Exercise objective = Quote word for word the lines below, beginning with the first and ending with the one that has "such as straw or wood shavings.". Drop the pictures.
= = = = = = =
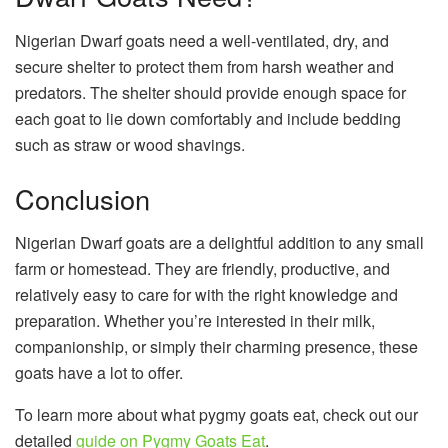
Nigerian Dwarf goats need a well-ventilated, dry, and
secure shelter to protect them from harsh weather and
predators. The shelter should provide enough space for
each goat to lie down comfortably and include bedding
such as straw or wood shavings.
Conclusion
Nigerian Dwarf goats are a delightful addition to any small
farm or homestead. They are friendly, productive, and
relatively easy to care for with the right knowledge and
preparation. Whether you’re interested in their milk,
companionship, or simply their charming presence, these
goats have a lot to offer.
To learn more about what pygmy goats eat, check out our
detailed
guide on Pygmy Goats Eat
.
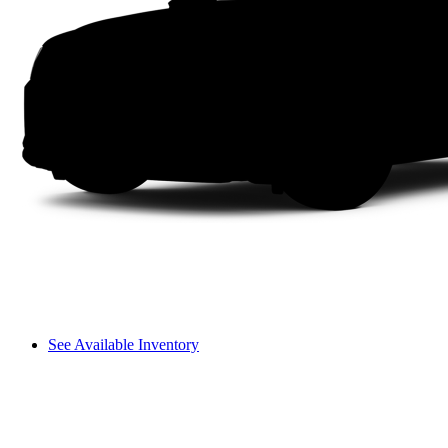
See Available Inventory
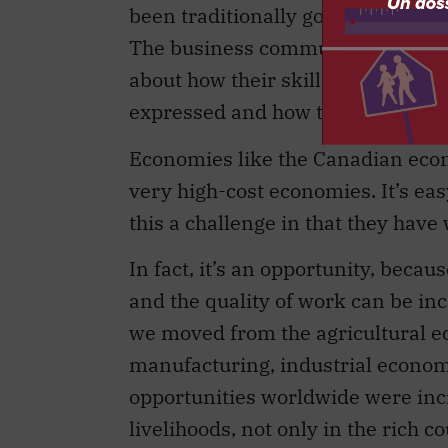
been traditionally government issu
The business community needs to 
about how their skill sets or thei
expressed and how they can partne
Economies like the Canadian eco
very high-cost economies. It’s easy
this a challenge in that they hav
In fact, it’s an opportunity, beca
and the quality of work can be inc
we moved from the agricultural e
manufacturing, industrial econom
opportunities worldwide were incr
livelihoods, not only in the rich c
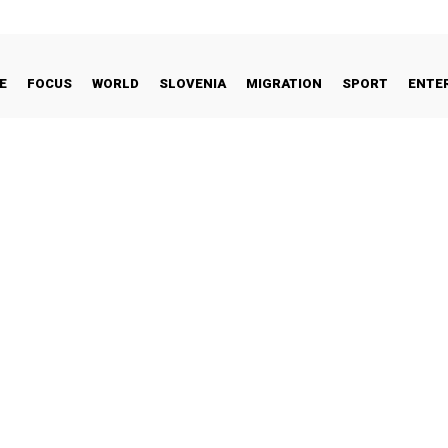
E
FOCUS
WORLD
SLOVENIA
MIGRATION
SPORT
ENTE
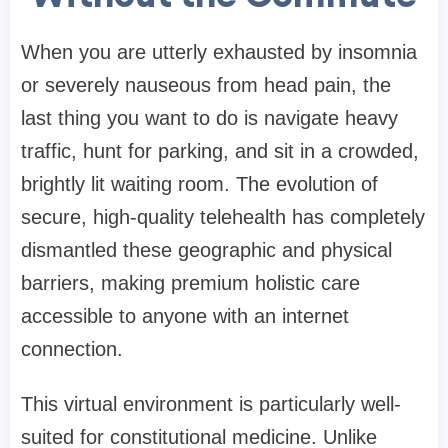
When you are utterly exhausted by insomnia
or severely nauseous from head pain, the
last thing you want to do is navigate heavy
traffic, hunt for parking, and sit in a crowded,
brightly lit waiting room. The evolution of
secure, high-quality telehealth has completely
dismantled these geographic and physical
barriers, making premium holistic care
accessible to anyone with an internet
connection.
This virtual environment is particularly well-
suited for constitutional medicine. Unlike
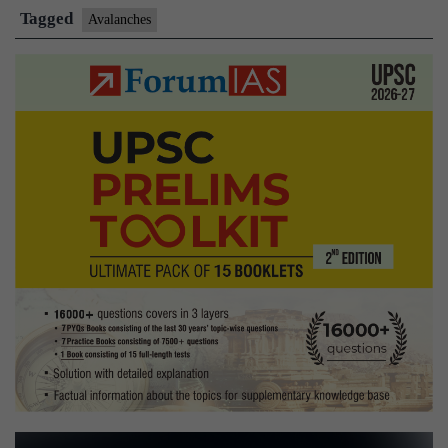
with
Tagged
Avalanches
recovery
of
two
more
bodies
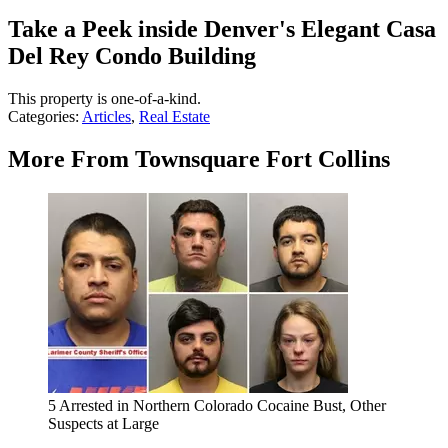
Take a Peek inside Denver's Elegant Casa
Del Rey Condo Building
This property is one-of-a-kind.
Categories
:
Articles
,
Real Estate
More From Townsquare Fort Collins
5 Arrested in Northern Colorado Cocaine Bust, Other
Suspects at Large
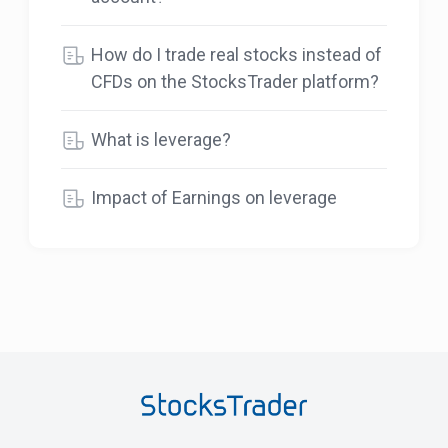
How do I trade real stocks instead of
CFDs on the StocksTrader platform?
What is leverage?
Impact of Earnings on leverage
= = = = = = =
Task result =
Nigerian Dwarf goats need a well-ventilated, dry, and
secure shelter to protect them from harsh weather and
predators. The shelter should provide enough space for
each goat to lie down comfortably and include bedding
such as straw or wood shavings.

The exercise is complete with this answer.